By the time the alarm was sounded, the guys had a good eight hours’ head start on the law enforcement, and if all had gone according to plan, they could have easily made it to Marin County, which was three and a half miles away from Alcatraz on the other side of the bay.

Allen West is the only potential escapee about whose fate we are certain.

He was spared punishment in exchange for sharing every piece of information with the FBI. He was moved to several different jails until Alcatraz was forced to close the following year due to operating expenses.

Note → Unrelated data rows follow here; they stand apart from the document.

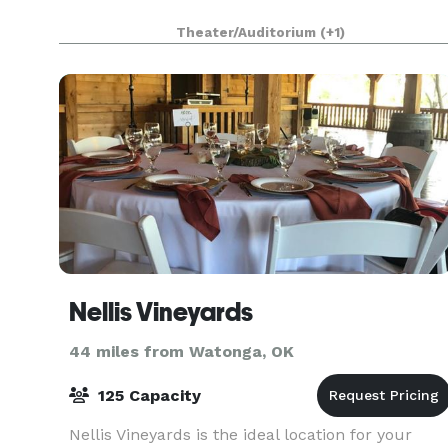
Theater/Auditorium
(+1)
Nellis Vineyards
44 miles from Watonga, OK
125 Capacity
Nellis Vineyards is the ideal location for your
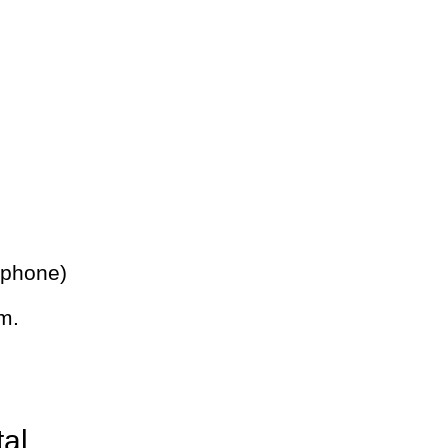
 phone)
m.
tal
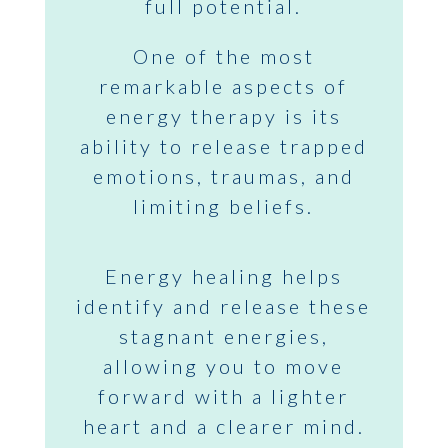
full potential.
One of the most
remarkable aspects of
energy therapy is its
ability to release trapped
emotions, traumas, and
limiting beliefs.
Energy healing helps
identify and release these
stagnant energies,
allowing you to move
forward with a lighter
heart and a clearer mind.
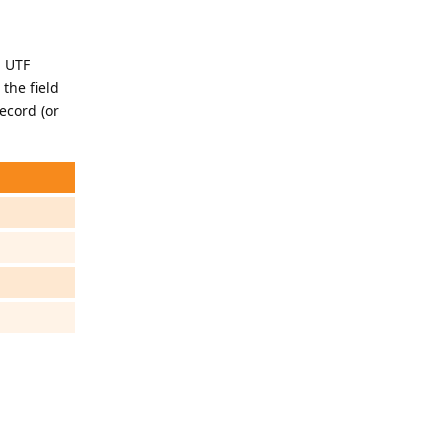
d UTF
 the field
ecord (or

He was incarcerated for life in 1978 when he passed away for fatally stabbing another prisoner.

If he had escaped from his cell that night in time, may he have lived in freedom?

We may never know, but the mother of the Anglins claimed to have received Christmas cards from both of her sons for three years after they vanished.

And even though FBI agents hid themselves among the mourners when she passed away in 1978, it was reported that two men masquerading as ladies attended her funeral.

More recently, two of the Anglin brothers’ nephews have asserted ownership of a picture of the brothers that shows them appearing much older than when they fled. Yet there has been no success in establishing the exact date of any of this data.

They should stay under the radar until their 99th birthdays if any of the males are still alive. That’s when the warrants for their arrest officially expire.

Until then, they remain fugitives from justice but also folk heroes of a kind — not because we condone the crimes which led them to Alcatraz but because of the ingenuity with which they escaped its immediate confines, whether or not they ultimately got away.